The original StreamingLLM provides a PyTorch implementation of StreamingLLM. It contains an exmaple script to showcase its generation quality. However, the script does not provide any system metrics to evaluate how fast the model can generate text. We modify the example script to add some metrics to evaluate its performance.
You can use the following command to install StreamingLLM easily.
# create a new conda env
conda create -yn streaming python=3.8
conda activate streaming
# install torch and related deps
pip install torch torchvision torchaudio
pip install transformers==4.33.0 accelerate datasets evaluate wandb scikit-learn scipy sentencepiece
# install streamingllm
# we fixed the commit for reproducibility
pip install git+https://github.com/mit-han-lab/streaming-llm.git@26b72ffa944c476a7a3c5efdfab6a9b49016aaac
You are then ready to run the benchmark script to evaluate the performance of the PyTorch version of StreamingLLM. Note than you need to replace <model-dir>
with the actual path to the Hugging Face model repository as mentioned in the root README.

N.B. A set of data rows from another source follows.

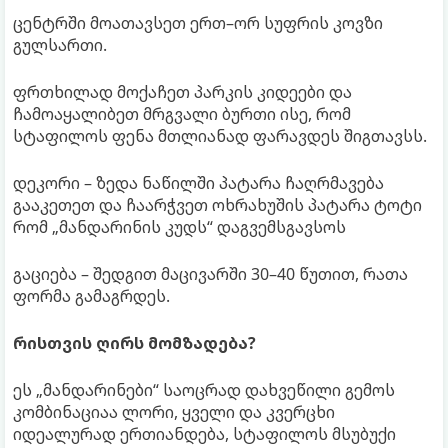
ცენტრში მოათავსეთ ერთ–ორ სუფრის კოვზი
გულსართი.
ფრთხილად მოქაჩეთ პარკის კიდეები და
ჩამოაყალიბეთ მრგვალი ბურთი ისე, რომ
სტაფილოს ფენა მთლიანად ფარავდეს შიგთავსს.
დეკორი – ზედა ნაწილში პატარა ჩაღრმავება
გააკეთეთ და ჩაარჭვეთ ოხრახუშის პატარა ტოტი
რომ „მანდარინის კუდს“ დაგვემსგავსოს
გაციება – შედგით მაცივარში 30–40 წუთით, რათა
ფორმა გამაგრდეს.
რისთვის ღირს მომზადება?
ეს „მანდარინები“ საოცრად დახვეწილი გემოს
კომბინაციაა ლორი, ყველი და კვერცხი
იდეალურად ერთიანდება, სტაფილოს მსუბუქი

python run_streaming_llama.py \
--model_name_or_path <model-dir> \
--enable_streaming \
--max_output_len 1024 \
--max_input_len 1024 \
--start_size 4 \
--only_n_first 5
You can tune the arguments to evaluate the performance.
start_size
: the number of initial tokens to retain in the windowmax_output_len
: the maximum number of tokens to be generatedonly_n_first
: the number of rounds of conversation to run through, you can remove this if you want to test all converstaion data.